Join us for a book launch celebrating National Youth Poet Laureate Evan Wang's new chapbook, "Slow Burn."

April 25, 2026
Event Date2026-04-25T19:00:00 - 2026-04-25T21:00:00

Celebrate National Poetry Month with an evening of poetry at the book launch for Evan Wang's new chapbook, Slow Burn. At this event, you'll hear readings by Evan Wang (National Youth Poet Laureate), Emmanuel Oppong-Yeboah (Boston Poet Laureate), and Ailin Sha (Boston Youth Poet Laureate).

RSVP

About Slow Burn

Persistent yet flickering, Slow Burn unveils a passionate world where love is both impossible and inevitable. Divided into three sections, Evan Wang’s debut chapbook traces the confrontation of the self through a cyclical journey of discovery and contradiction, ultimately leading to the choice of allowance: that which is made by the reader. Slow Burn is a romantic’s answer to the search for love, and the strangely comforting realization that the effects of the world mark us all.

About Evan Wang

Evan Wang (王潇) is the 9th National Youth Poet Laureate of the United States, the first male and Chinese individual to hold this title, and author of Slow Burn (Northwestern University Press, 2026), the youngest winner of the Drinking Gourd Chapbook Poetry Prize. His work appears in POETRY Magazine, The Kenyon Review, Waxwing, The Harvard Advocate, and elsewhere. Deemed a "prodigy" by Teen Vogue, Evan has been featured at and recognized by the Biden White House, the United Nations, the Smithsonian Institution, and Google DeepMind. Evan is a first-year student at Harvard College.
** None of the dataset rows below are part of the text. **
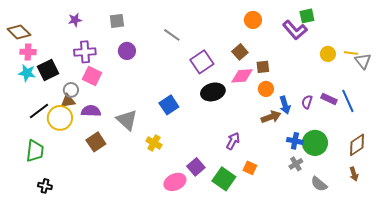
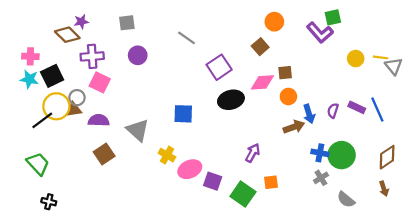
brown diamond: (19, 32) -> (67, 35), moved
brown square: (240, 52) -> (260, 47), moved
blue square: (169, 105) -> (183, 114), turned 36
yellow circle: (60, 118) -> (56, 106), moved
green trapezoid: (35, 151) -> (38, 164), turned -50
purple square: (196, 167) -> (213, 181), turned -30
orange square: (250, 168) -> (271, 182), turned -32
pink ellipse: (175, 182) -> (190, 169), moved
About Emmanuel Oppong-Yeboah

Emmanuel Oppong-Yeboah (they/he) is a Ghanaian American poet, editor, and educator living out the diaspora in Boston, Massachusetts. For six years they taught 11th grade English at Cambridge Rindge and Latin School, and prior to that served as a teaching artist at organizations throughout Boston. They have very recently (September 2023) transitioned from teaching high school English, and are currently working as a school librarian at the Joseph Lee School in Dorchester, Boston (it's a K-8!). While they miss their high schoolers, Emmanuel says the transition to working with littles, particularly kids growing up in the city they themself grew up in, has been incredibly joyful and life-giving. The pursuit of joy, and that which sustains life, is essential to their creative practice, and to their practice of living. Emmanuel's first chapbook, "not without small joys" (published in 2021 by Game Over Books Press) explores the centrality of joy as an animating force, especially in the face of human suffering. In their free time, they enjoy hot carbs, afternoons spent playing board games, and the long sigh at the end of a good book.

About Ailin Sha

Ailin Sha is a poet and writer based in Boston. Originally from Beijing, China, she moved to Boston with her mother and sister at age eleven. She attended Boston Latin School and is currently a first-year at Harvard College, where she plans to study English and Economics with a minor in Film. She is a member of the Harvard Advocate, the oldest continuously published college literary magazine in the United States, where she serves on the Poetry Board. She also plays the violin in the Bach Society Orchestra, the largest student-run orchestra at the college. In her free time, she loves to watch and discuss films, write, try new foods, and learn languages.